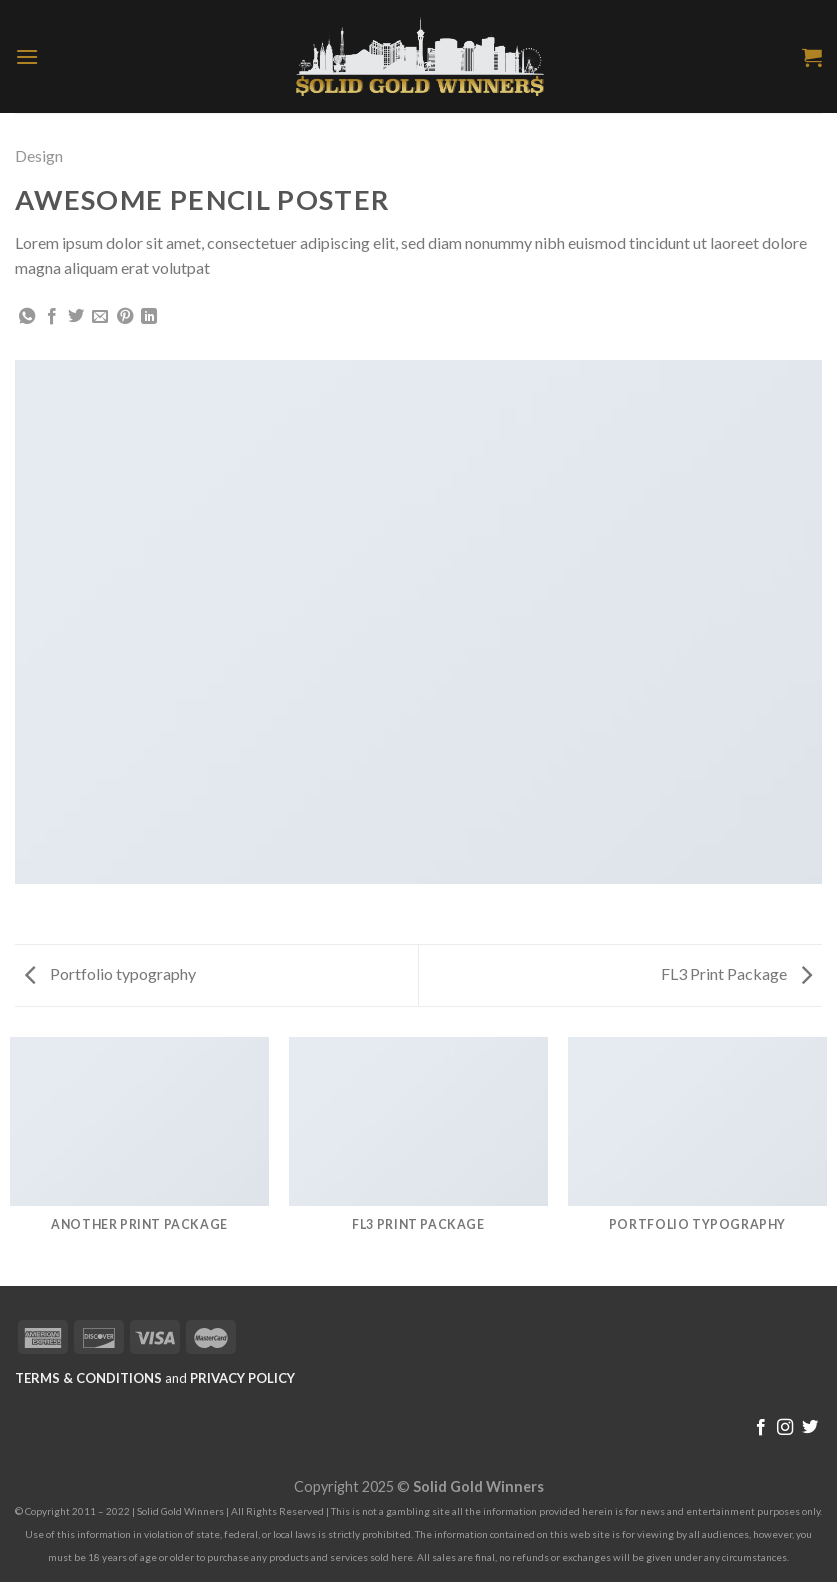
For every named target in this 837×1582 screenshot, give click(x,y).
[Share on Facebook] (52, 317)
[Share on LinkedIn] (149, 317)
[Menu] (27, 56)
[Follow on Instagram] (785, 1428)
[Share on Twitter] (76, 317)
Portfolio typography (110, 973)
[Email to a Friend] (100, 317)
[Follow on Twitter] (810, 1428)
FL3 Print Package (736, 973)
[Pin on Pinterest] (125, 317)
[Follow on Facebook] (761, 1428)
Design (39, 155)
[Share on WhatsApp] (27, 317)
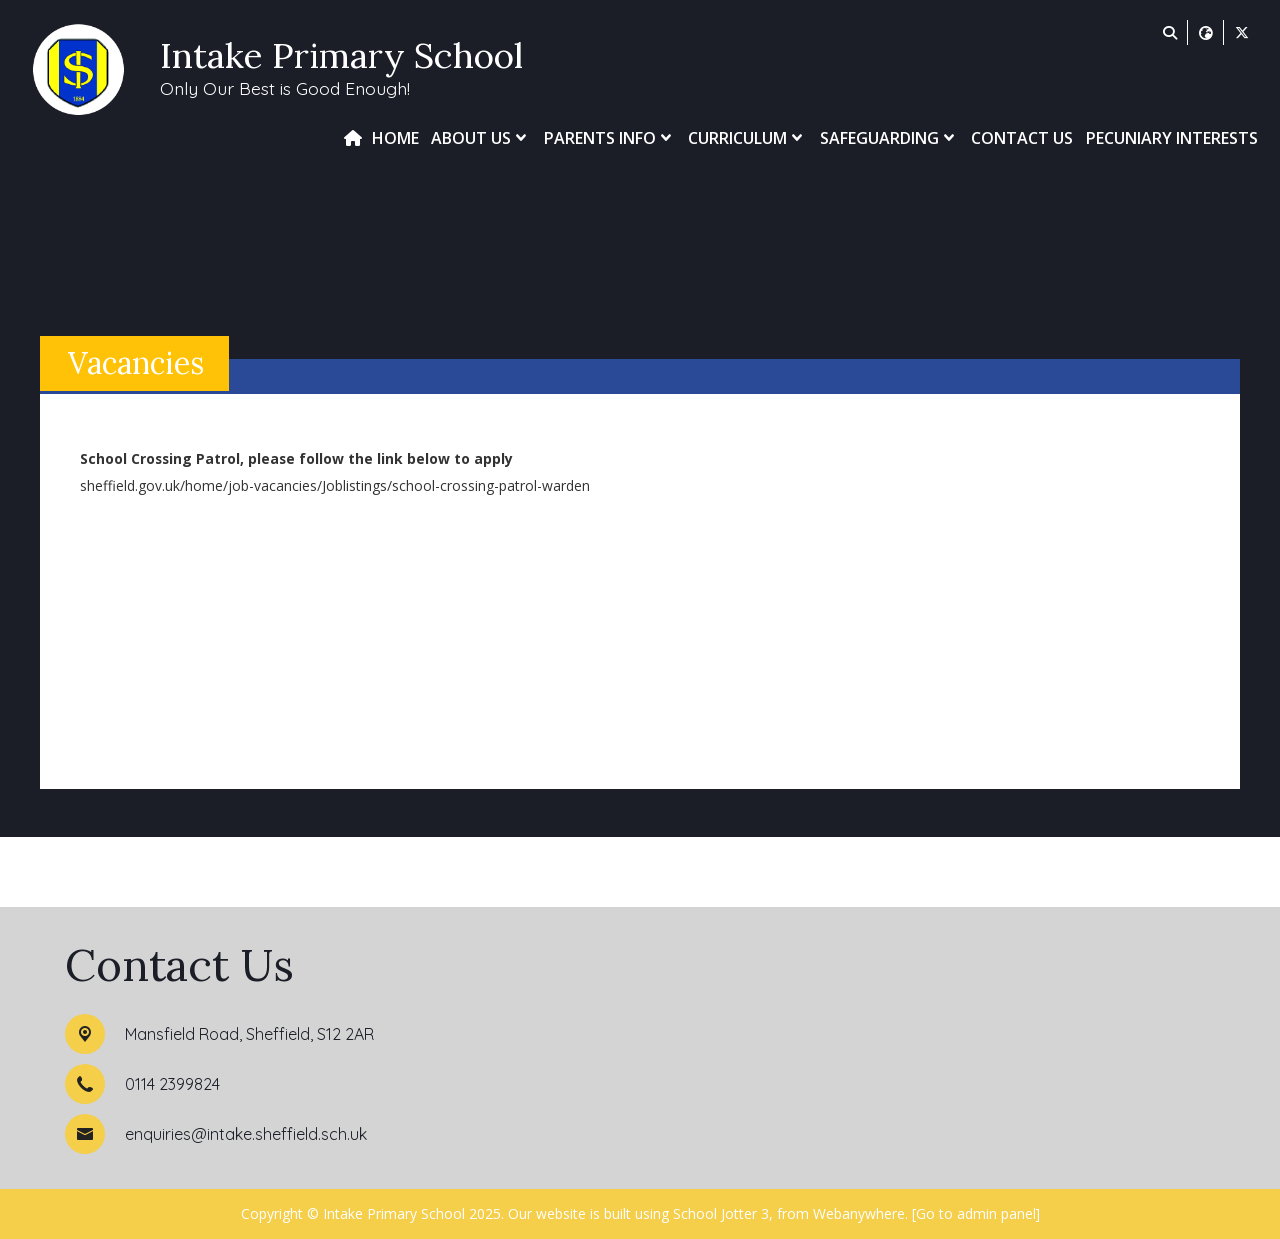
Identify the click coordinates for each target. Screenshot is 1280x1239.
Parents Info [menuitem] (610, 138)
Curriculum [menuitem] (747, 138)
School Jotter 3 (721, 1213)
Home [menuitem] (395, 138)
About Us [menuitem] (481, 138)
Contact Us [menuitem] (1022, 138)
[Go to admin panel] (976, 1213)
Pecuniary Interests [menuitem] (1172, 138)
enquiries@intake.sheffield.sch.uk (246, 1134)
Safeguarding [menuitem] (889, 138)
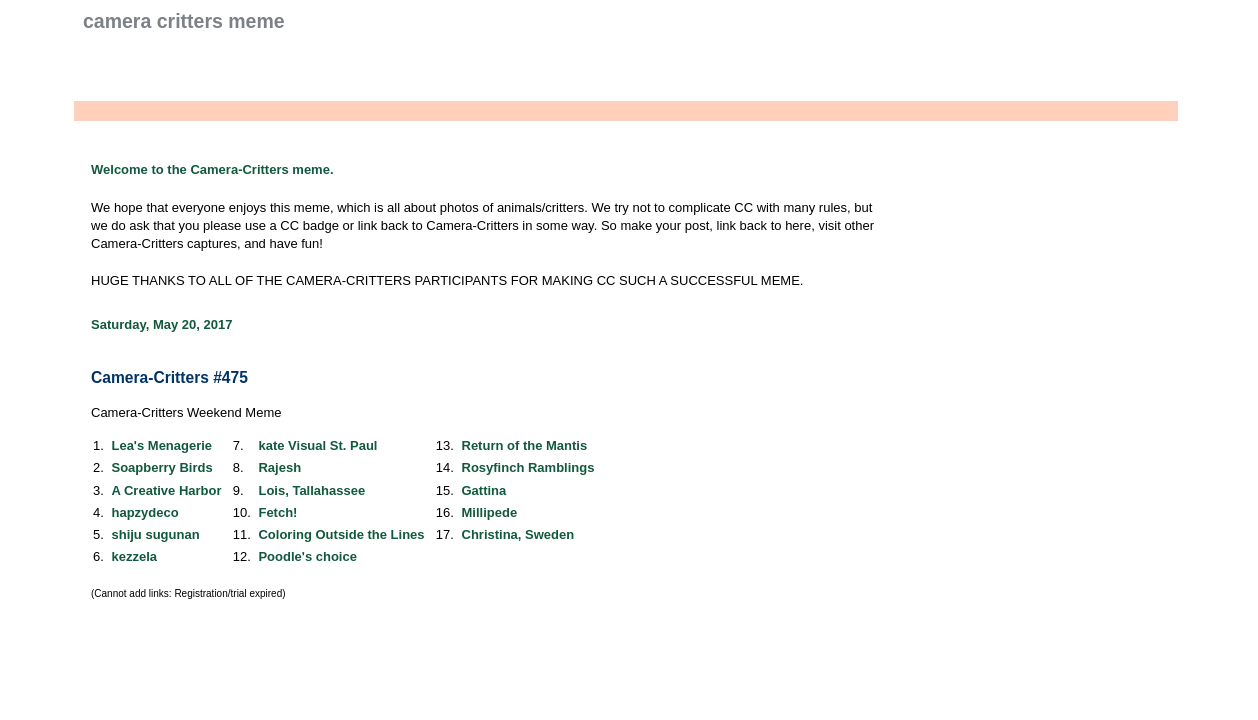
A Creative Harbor (166, 490)
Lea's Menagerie (161, 445)
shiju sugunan (155, 534)
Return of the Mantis (525, 445)
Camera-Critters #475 (169, 377)
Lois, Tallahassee (311, 490)
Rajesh (279, 467)
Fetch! (277, 512)
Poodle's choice (307, 556)
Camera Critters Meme (184, 21)
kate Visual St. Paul (317, 445)
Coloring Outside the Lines (341, 534)
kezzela (134, 556)
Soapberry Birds (161, 467)
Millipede (490, 512)
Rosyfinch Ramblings (528, 467)
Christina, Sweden (518, 534)
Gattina (484, 490)
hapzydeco (144, 512)
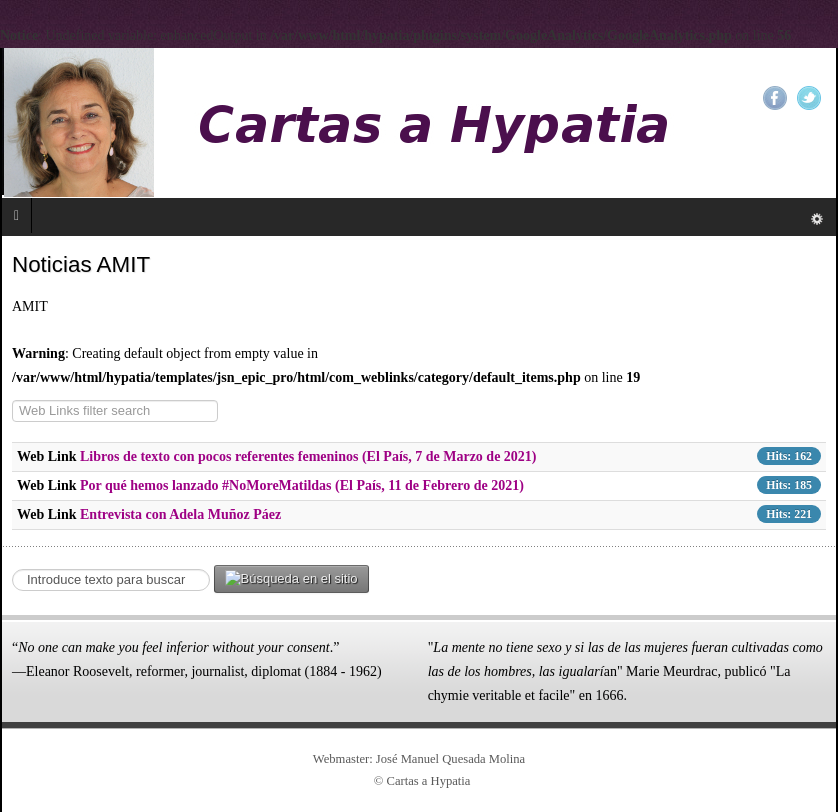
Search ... (12, 565)
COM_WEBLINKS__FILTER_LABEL (12, 400)
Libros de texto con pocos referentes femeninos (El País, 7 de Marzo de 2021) (308, 456)
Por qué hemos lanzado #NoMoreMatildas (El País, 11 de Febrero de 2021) (302, 485)
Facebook (775, 98)
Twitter (809, 98)
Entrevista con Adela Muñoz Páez (180, 514)
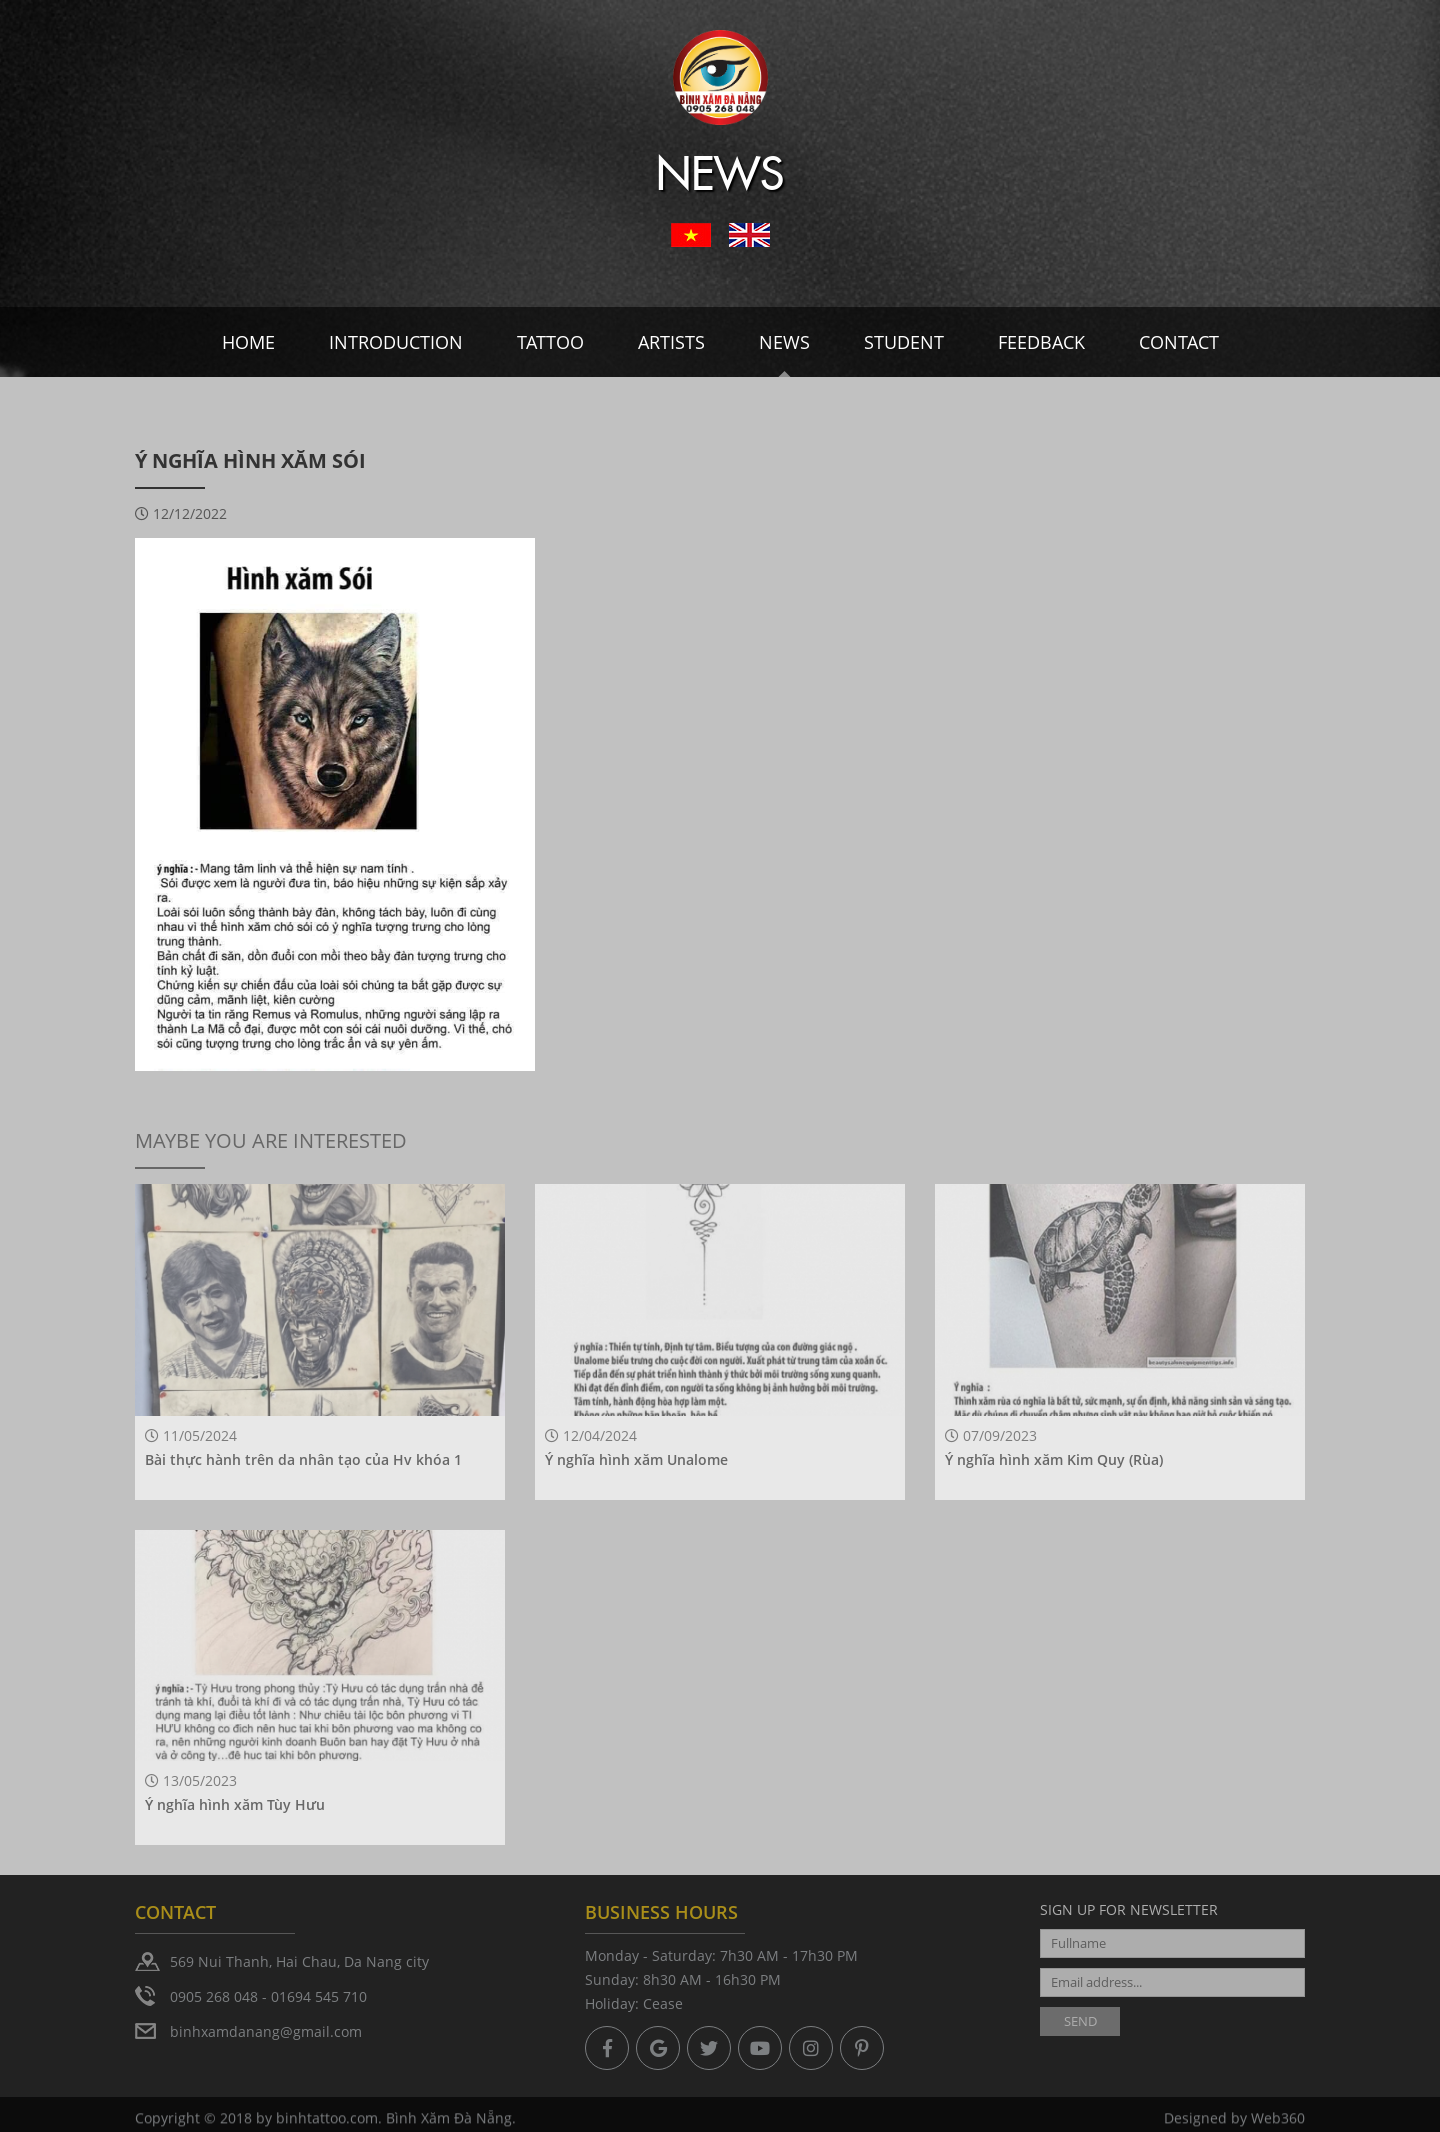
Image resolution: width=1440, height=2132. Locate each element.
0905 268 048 (214, 1996)
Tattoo (550, 342)
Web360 (1278, 2121)
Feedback (1041, 342)
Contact (1179, 342)
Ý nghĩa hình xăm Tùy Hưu (235, 1804)
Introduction (396, 342)
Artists (671, 342)
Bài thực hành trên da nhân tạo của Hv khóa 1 (303, 1459)
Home (248, 342)
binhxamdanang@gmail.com (266, 2031)
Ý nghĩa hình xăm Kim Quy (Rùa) (1054, 1459)
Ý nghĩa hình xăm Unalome (636, 1459)
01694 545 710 (319, 1996)
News (784, 342)
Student (904, 342)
○ ○ ○ ○ ○
Your task: Would you state how many lines of the data above hold the string "País"? Reply with the number alone.

Result of this task: 2